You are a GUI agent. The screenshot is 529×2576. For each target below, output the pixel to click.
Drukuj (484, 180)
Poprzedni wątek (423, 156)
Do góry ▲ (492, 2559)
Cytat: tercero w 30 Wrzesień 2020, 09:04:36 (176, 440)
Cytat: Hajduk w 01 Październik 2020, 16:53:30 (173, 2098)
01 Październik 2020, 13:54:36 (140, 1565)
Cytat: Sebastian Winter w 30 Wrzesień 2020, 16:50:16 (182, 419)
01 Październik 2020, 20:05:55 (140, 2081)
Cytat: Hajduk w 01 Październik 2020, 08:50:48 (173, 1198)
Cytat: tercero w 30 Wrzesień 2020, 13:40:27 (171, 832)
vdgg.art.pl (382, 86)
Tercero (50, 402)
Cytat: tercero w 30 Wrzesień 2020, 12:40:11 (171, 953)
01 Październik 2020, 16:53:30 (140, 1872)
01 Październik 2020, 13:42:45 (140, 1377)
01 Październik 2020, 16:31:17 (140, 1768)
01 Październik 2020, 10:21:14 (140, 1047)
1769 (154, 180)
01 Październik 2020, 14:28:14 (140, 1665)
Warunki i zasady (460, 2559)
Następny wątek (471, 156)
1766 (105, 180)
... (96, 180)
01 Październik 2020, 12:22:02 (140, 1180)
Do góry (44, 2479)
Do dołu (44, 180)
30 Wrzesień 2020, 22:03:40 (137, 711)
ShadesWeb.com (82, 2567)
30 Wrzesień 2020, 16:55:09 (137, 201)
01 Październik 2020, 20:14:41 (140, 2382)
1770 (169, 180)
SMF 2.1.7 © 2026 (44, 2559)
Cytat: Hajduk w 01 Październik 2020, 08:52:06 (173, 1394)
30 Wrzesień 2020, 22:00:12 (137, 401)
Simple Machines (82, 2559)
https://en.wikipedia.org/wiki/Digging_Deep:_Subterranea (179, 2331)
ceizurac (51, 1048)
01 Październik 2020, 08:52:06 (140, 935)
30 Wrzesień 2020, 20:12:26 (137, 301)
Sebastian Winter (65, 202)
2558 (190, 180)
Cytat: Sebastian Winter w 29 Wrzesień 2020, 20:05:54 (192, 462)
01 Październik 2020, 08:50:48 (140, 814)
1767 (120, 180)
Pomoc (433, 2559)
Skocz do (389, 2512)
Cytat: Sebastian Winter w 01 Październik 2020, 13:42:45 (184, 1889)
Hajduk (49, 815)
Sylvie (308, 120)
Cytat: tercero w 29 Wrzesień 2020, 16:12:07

- - -

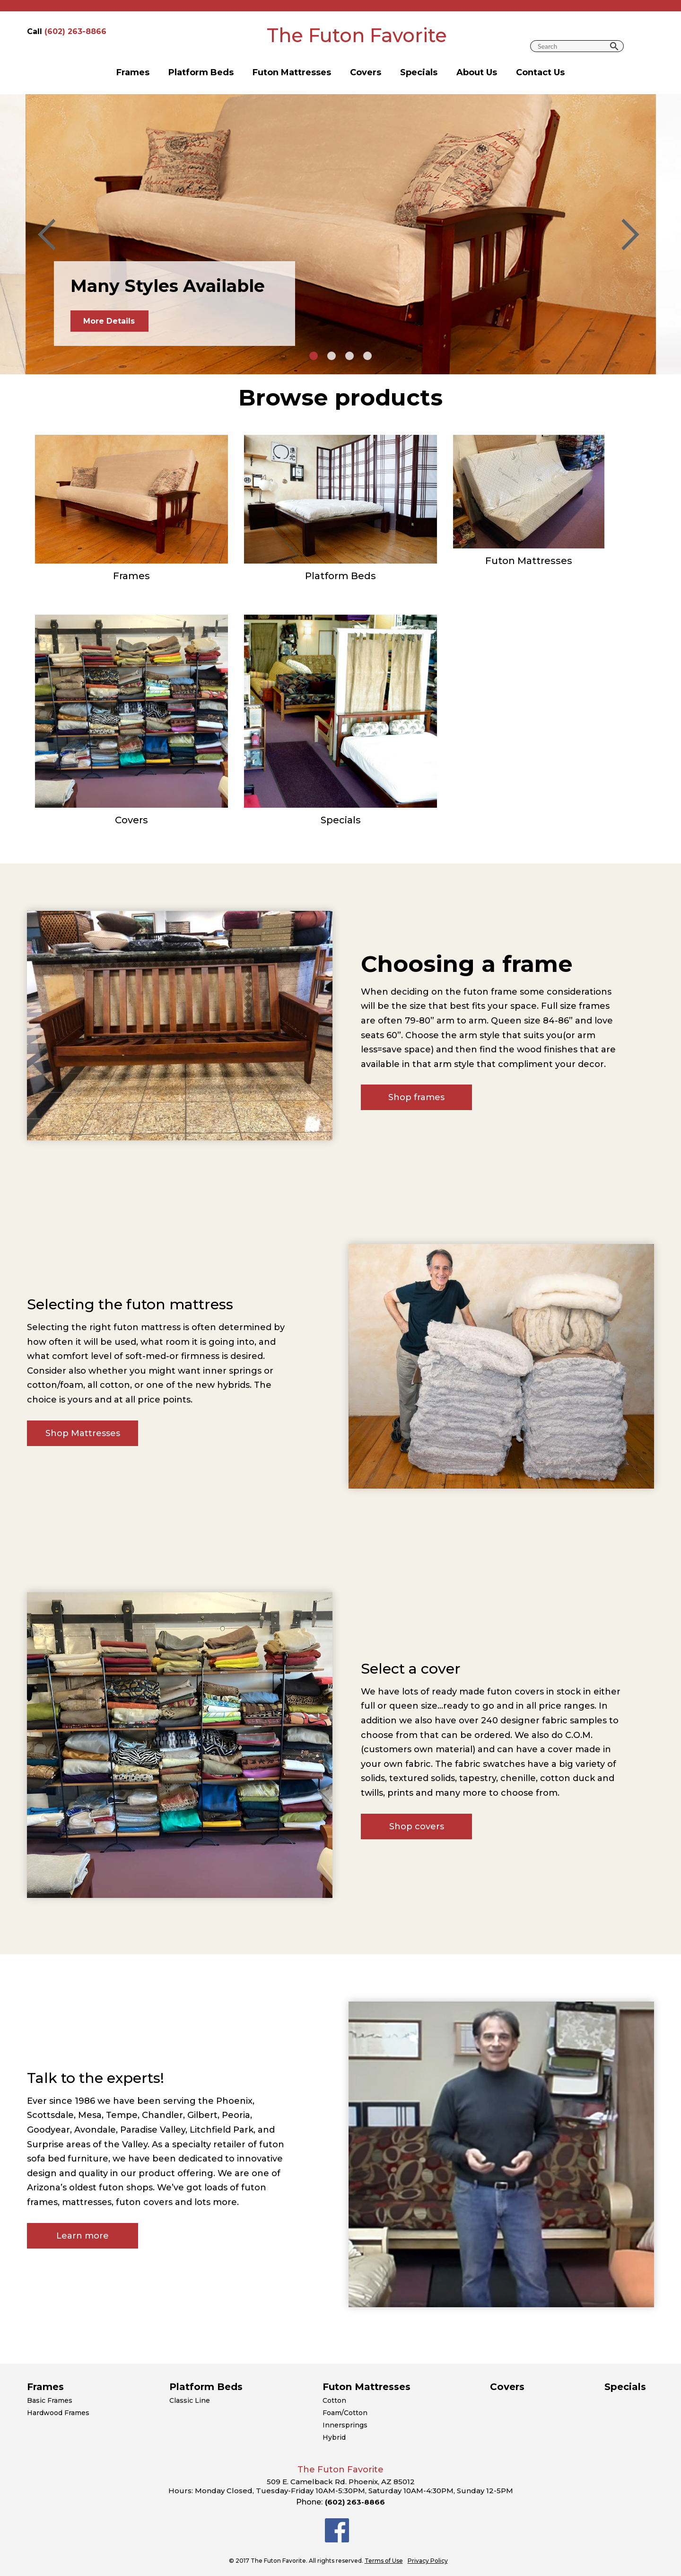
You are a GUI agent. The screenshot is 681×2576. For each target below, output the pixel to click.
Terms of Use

- - -

Requirement => Your answer should be the exact lines above from the one with "Cytat: Hajduk w 01 Październik 2020, 08:52:06" through the one with "Cytat: tercero w 29 Wrzesień 2020, 16:12:07", both included, and nothing besides.

Task result =>
Cytat: Hajduk w 01 Październik 2020, 08:52:06 (173, 1394)
30 Wrzesień 2020, 22:00:12 (137, 401)
Simple Machines (82, 2559)
https://en.wikipedia.org/wiki/Digging_Deep:_Subterranea (179, 2331)
ceizurac (51, 1048)
01 Październik 2020, 08:52:06 (140, 935)
30 Wrzesień 2020, 20:12:26 (137, 301)
Sebastian Winter (65, 202)
2558 (190, 180)
Cytat: Sebastian Winter w 29 Wrzesień 2020, 20:05:54 (192, 462)
01 Październik 2020, 08:50:48 (140, 814)
1767 (120, 180)
Pomoc (433, 2559)
Skocz do (389, 2512)
Cytat: Sebastian Winter w 01 Październik 2020, 13:42:45 (184, 1889)
Hajduk (49, 815)
Sylvie (308, 120)
Cytat: tercero w 29 Wrzesień 2020, 16:12:07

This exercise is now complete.